Originally Posted by sandi2
AmyC, how do I begin to start having positive feelings toward my H? I can't imagine ever being intimate with him again? He is so good and yet I feel so turned off by him. Some days I want to run away from my entire family. The OM makes very, very good money and when you don't have any and every problem around you seems to be caused by lack of money...well, the temptation to run to the OM gets big.
Originally Posted by AmyC
sandi, lack of money is not the problem so om's money won't solve it. And there's that...it's om's money. It'll never be yours no matter how much he says he wants to share it with you.
It will be blood money.

Get away from om.
STOP COMMUNICATING with him ALL TOGETHER.

The goal here is not to instantly be attracted to your husband again. I've already told you, look at yourself, INTO yourself. Try it through your husband's eyes and maybe you can get some understanding as to just why HE is the way HE is.

The biggest turnaround for me came in the middle of my bedroom floor one night after I came out of MLC. Every night for two weeks I was there. Crying and praying. Sometimes just laying there devastated.
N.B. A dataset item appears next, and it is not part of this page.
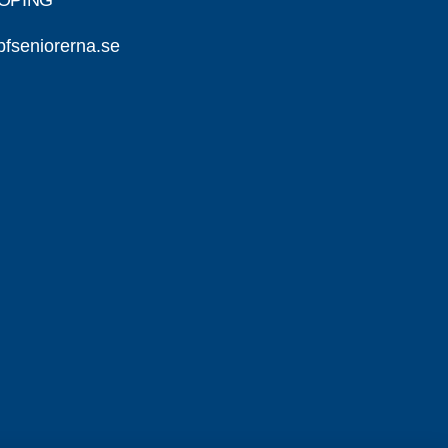
KÖPING
pfseniorerna.se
I began to see things, our life, through my husbands eyes. I saw how I had contributed to the failure of our marriage, OUR financial problems, our eventual drifting apart. I came to realize I'd never really been a good wife. I'd taken care of the kids and the house but not him. Not him very well at all. I'd never been a real partner. I hadn't worked and therefore the entire financial burden had fallen on him. We had bought a little house on an acre of land that he push mowed for 3 years straight and I never so much as took him a glass of ice water. We were together but the division that existed had become clear to me. I had developed a sick false sense of entitlement, too. So even before MLC, I was far from a good wife. When the MLC hit, I was atrocious. I was adulterous, self-righteous, blamed my husband's drinking for every single thing...It took me having to go through quite a hellish journey before I realized the level of stress my husband had been under for years. He gave me everything as best he could and I spit in his face for the most part. After the MLC and in the growth period since, I have changed, grown up, owned up. In the midst of it all my heart found it's way back to my husband, who at one point I would cringe at thought of touching.

Look at yourself, sandi.

That's where the problem YOU have to deal with lies.
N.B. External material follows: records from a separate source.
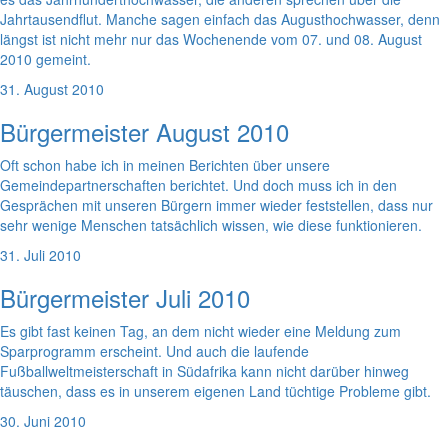
Jahrtausendflut. Manche sagen einfach das Augusthochwasser, denn
längst ist nicht mehr nur das Wochenende vom 07. und 08. August
2010 gemeint.
31. August 2010
Bürgermeister August 2010
Oft schon habe ich in meinen Berichten über unsere
Gemeindepartnerschaften berichtet. Und doch muss ich in den
Gesprächen mit unseren Bürgern immer wieder feststellen, dass nur
sehr wenige Menschen tatsächlich wissen, wie diese funktionieren.
31. Juli 2010
Bürgermeister Juli 2010
Es gibt fast keinen Tag, an dem nicht wieder eine Meldung zum
Sparprogramm erscheint. Und auch die laufende
Fußballweltmeisterschaft in Südafrika kann nicht darüber hinweg
täuschen, dass es in unserem eigenen Land tüchtige Probleme gibt.
30. Juni 2010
I don't care how big of a bump on a log your husband has become, you are his wife. You helped create what he is today.

You are not a victim.


"What is best for my kids is best for me"
Amor Fati
Link to quotes: https://www.divorcebusting.com/forums/ubbthreads.php?ubb=showflat&Number=2879712
Joined: Mar 2008
Posts: 9,312
Likes: 283
R
Member
OP Offline
Member
R
Joined: Mar 2008
Posts: 9,312
Likes: 283
https://www.divorcebusting.com/forums/ubbthreads.php?ubb=showflat&Number=1122796#Post1122796

Originally Posted by cire2
Sandi, I sure hope things become more clear for you.
Maybe this will help, if not maybe someone else.

cire


LOVE & LIFE






This story tells us something about LOVE & LIFE.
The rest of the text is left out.